The Art of Redemption
There must be some part of our DNA that conditions humans to lash out at the unknown, the different, the perceived unusual. Some sort of survival instinct with a proven track record to keep our idiocy ticking along a bit longer despite our gormless actions. If it isn’t built/coded into us already then unfortunately it’s ignorance guiding us, or more specifically it was an dumb choice and is now being dutifully/repetitiously schooled/conditioned into us down the generations. Thankfully with that awareness in mind, things can be changed for the better, for everyone, forever.
That may come across as a pipe dream, but everything around us is as it is because we let it be. Obviously I’m not on about situations like mortality and a double decker bus’s random decision to use your head as a parking spot, but more general everyday things like the treatment of our fellow humans in the context of how we personally treat folk, and how we allow others to treat them by our own silence or inactions.
There is no grand or simplistic solution to the darker sides of humanity, but there doesn’t have to be. If each and everyone of us took one tiny and individualistic deviation towards a more positive, respectful outcome, the combined mass would tip our collective journey away from the impending Cliffs of Oblivion and we get to be stupid for a wee bit longer. It’s not as if we have the collective experience of billions of people over thousands of years to guide us or anything.
Naoko Yamada’s chosen method of contributing to the further betterment of mankind (hopefully forever) is through the medium of anime, with her latest being the incredibly beautiful ‘A Silent Voice’ (2016). It’s being distributed by Anime Limited who previously released the also gorgeous ‘Your Name’ (2016) which equally had wonderfully thoughtful, real and emotionally intelligent topics, presented with beautifully nourishing visuals and story telling that feed hearts and minds.
‘A Silent Voice’ is altogether more grounded in reality and a many points reminded me of the best moments of the kids TV show ‘Grange Hill’ (or whatever generational equivalent suits you best) in that it deals with young lives taking their stumbling, often bruising steps into adulthood. These are the formative years were folk at their most ill prepared or least competent effectively deciding what kind of adult they are going to be, and they don’t even know it at the time.

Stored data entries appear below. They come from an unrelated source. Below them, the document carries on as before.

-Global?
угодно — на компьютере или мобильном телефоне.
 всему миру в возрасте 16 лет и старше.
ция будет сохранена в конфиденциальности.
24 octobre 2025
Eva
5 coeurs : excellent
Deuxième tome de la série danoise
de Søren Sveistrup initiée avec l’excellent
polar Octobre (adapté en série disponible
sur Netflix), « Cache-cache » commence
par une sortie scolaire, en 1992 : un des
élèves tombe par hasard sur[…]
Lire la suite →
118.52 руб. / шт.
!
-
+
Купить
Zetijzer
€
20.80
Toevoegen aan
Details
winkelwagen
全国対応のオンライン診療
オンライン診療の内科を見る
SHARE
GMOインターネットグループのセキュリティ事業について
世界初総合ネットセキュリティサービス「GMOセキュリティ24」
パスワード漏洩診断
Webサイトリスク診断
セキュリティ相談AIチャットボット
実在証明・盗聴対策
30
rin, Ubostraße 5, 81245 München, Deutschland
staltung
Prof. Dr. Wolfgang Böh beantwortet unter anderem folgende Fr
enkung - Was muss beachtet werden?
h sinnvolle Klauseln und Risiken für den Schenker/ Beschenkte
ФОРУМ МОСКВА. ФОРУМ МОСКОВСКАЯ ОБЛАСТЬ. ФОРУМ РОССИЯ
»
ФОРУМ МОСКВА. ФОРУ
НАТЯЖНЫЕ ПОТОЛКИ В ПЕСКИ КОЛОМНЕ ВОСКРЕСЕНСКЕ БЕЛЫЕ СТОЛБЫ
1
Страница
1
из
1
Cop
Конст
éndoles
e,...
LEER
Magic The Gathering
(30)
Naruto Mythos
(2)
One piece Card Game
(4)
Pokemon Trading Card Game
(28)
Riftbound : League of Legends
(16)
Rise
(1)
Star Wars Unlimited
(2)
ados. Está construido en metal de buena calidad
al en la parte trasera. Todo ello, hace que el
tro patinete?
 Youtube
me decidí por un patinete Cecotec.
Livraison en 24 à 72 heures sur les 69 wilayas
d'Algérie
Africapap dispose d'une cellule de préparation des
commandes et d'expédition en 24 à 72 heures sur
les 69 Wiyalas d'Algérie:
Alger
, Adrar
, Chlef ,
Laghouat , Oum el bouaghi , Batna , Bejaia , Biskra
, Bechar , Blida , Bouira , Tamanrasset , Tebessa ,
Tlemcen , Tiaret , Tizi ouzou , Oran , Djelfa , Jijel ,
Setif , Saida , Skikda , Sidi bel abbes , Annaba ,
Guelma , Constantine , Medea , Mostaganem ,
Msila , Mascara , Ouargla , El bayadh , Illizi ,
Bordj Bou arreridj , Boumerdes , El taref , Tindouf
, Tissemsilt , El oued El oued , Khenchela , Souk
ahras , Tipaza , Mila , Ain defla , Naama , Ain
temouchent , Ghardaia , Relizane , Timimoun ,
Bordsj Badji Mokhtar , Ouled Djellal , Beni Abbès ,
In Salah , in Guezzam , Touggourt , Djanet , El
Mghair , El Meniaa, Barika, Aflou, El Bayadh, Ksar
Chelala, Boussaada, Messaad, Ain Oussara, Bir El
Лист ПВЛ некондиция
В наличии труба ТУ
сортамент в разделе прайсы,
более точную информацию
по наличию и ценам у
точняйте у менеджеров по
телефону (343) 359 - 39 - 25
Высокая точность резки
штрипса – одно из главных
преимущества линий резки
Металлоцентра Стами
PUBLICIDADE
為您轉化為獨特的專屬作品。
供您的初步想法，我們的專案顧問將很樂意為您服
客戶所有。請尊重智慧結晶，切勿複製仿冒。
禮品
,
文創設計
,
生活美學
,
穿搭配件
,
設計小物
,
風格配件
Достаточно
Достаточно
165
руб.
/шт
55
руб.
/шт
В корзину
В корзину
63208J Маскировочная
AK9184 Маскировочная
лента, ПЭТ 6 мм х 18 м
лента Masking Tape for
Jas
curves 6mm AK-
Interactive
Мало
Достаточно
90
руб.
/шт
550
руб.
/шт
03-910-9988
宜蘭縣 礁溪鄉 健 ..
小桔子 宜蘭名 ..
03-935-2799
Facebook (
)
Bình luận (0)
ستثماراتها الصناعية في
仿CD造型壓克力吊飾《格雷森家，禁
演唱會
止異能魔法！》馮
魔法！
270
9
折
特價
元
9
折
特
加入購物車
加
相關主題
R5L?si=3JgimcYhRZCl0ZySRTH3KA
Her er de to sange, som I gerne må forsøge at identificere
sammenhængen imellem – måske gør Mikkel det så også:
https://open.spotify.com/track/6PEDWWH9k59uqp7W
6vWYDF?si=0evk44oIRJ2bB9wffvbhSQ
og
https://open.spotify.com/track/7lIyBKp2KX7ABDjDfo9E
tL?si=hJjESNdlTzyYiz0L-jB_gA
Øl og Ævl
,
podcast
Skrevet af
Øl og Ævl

Shoko is a an incredibly shy, but clearly beautiful in spirit and rightfully irrespective of the fact she is deaf and as such has difficulty in speaking. Despite her seemingly genetic imprisonment she is so full of life that in many ways is clearly freer than those around her. Her arrival in a new primary school begins a torment in the form of resident bully Shoya, who basically is a complete tosser. There were numerous occasions where I wanted to leap into the screen to have a not so quiet word in his ear, especially after one heart wrenching/flinching scene where he physically inflicts pain on the repeatedly persecuted Shoko.
It’s not just Shoya though, for various reasons others join in out of collaboration or fear of reprisal from Shoya, but the result is all the same to Shoya who’s short years on the Earth don’t really give her the capacity to cope, and why should she, she hasn’t done anything wrong at any point. Instead she even has the beautiful and tear inducing capacity (for the viewer) to openly forgive her abusers, which only spurs their hate on more so.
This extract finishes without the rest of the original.